Records for this task:
========================
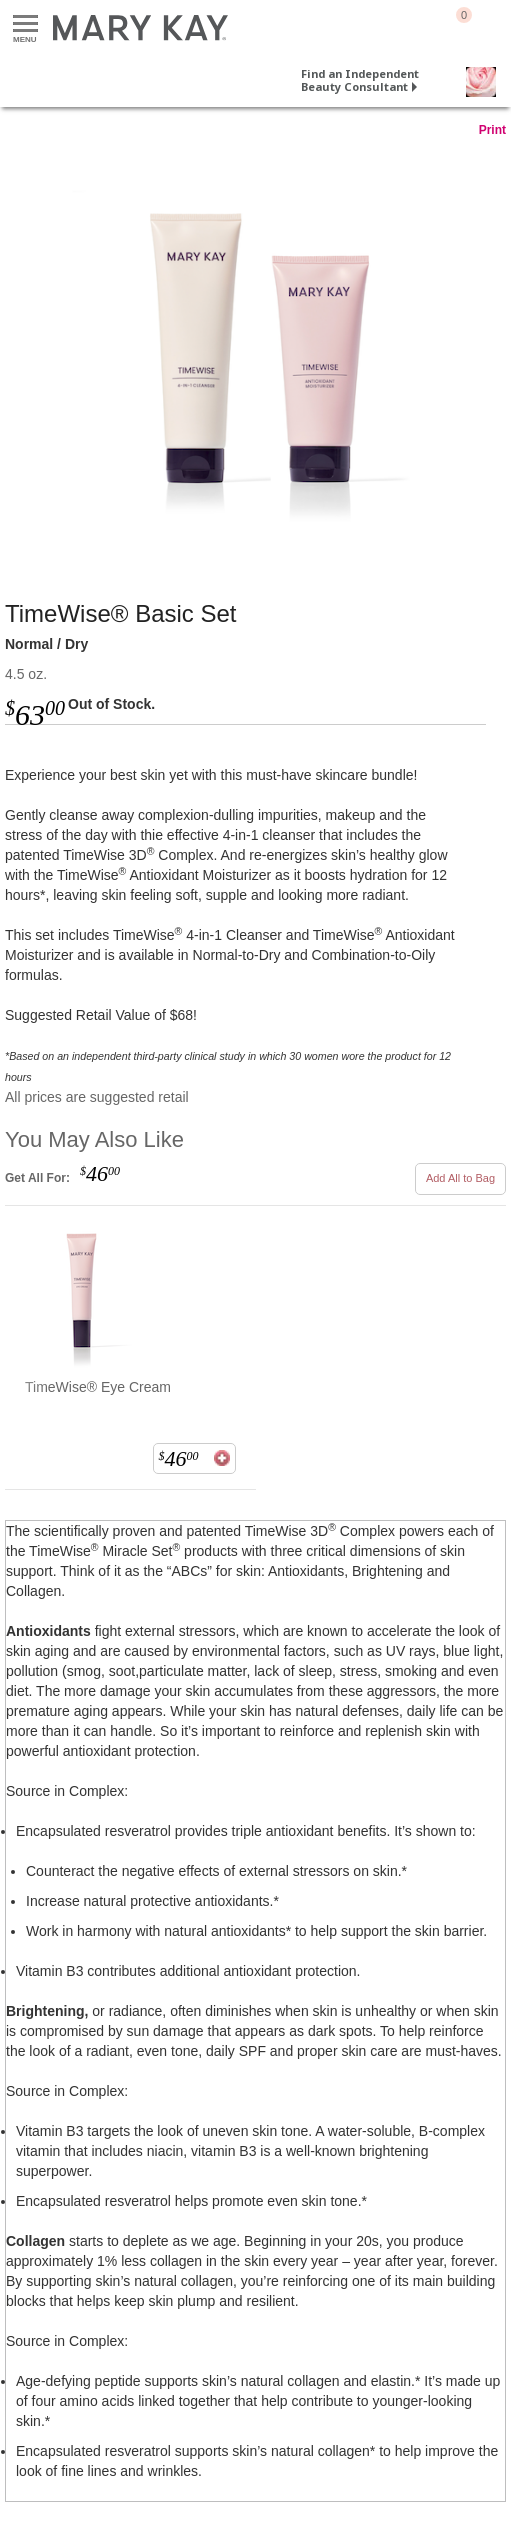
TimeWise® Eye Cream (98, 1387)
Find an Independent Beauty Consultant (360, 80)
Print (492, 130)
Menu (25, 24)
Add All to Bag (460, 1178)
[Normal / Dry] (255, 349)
========================
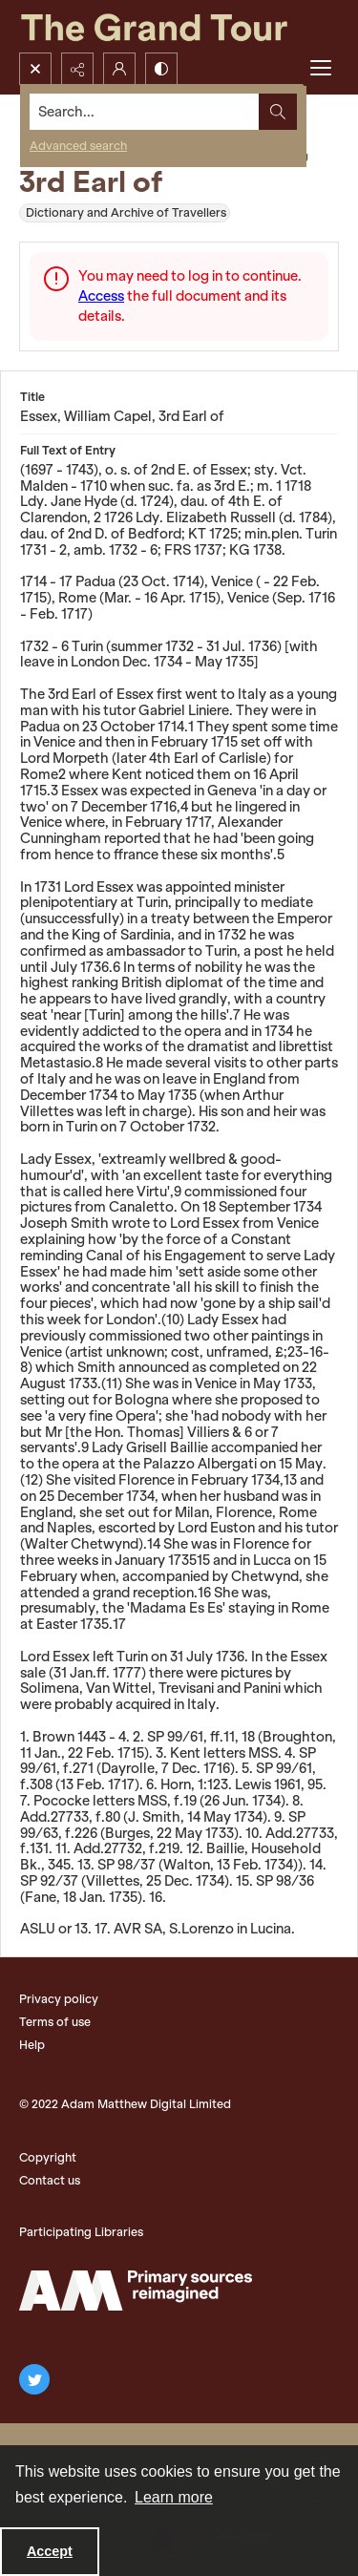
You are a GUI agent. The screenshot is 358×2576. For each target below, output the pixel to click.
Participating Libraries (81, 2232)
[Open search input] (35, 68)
========================
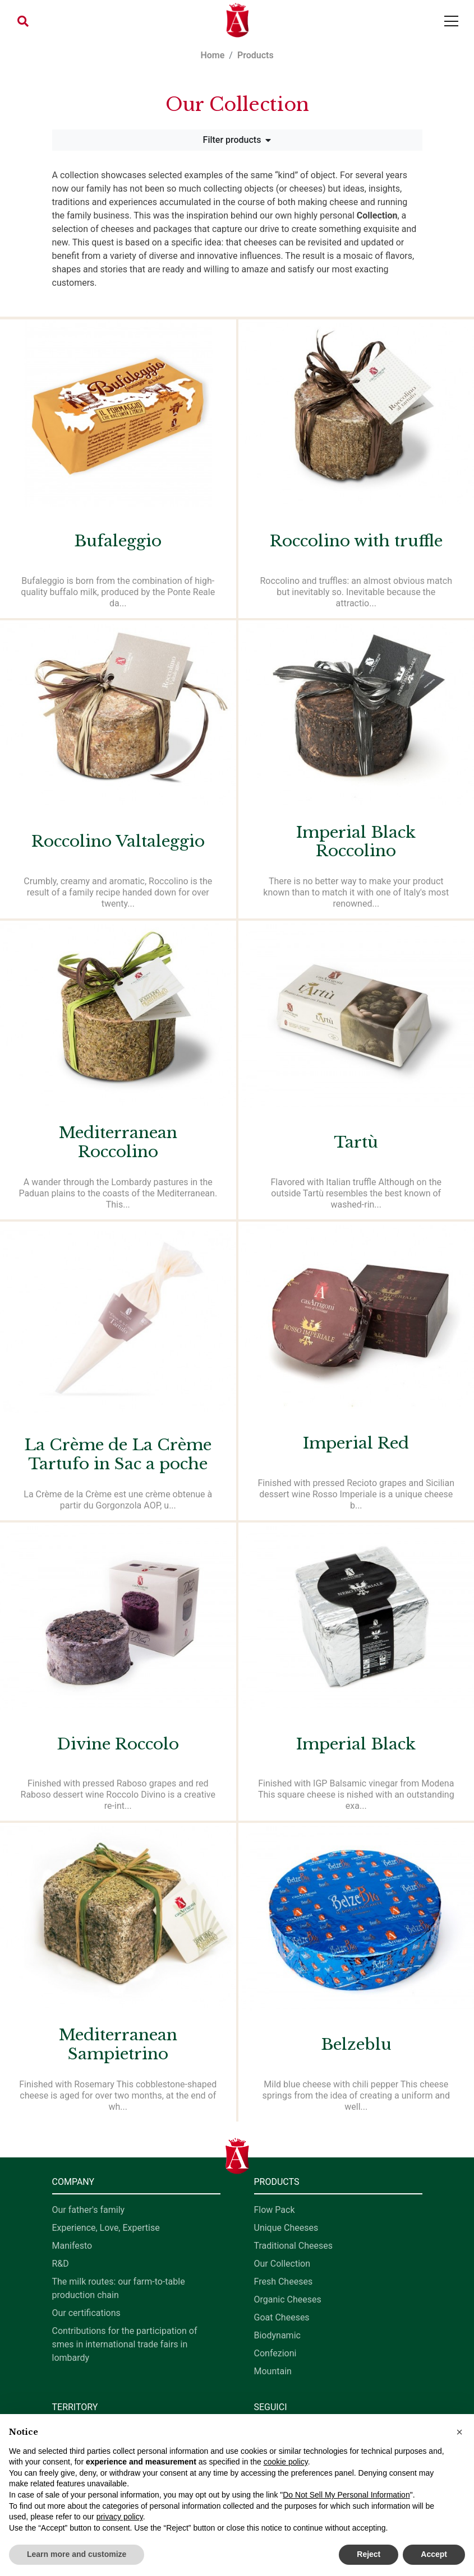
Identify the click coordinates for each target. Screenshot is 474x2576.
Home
========================
The problem: Show the lines of the material that contain the word "each".

Solution to this problem:
You are a GUI agent. The screenshot is 358×2576. For each target below, output the pixel to click.
Identify the click coordinates for each target. Screenshot is 474x2576.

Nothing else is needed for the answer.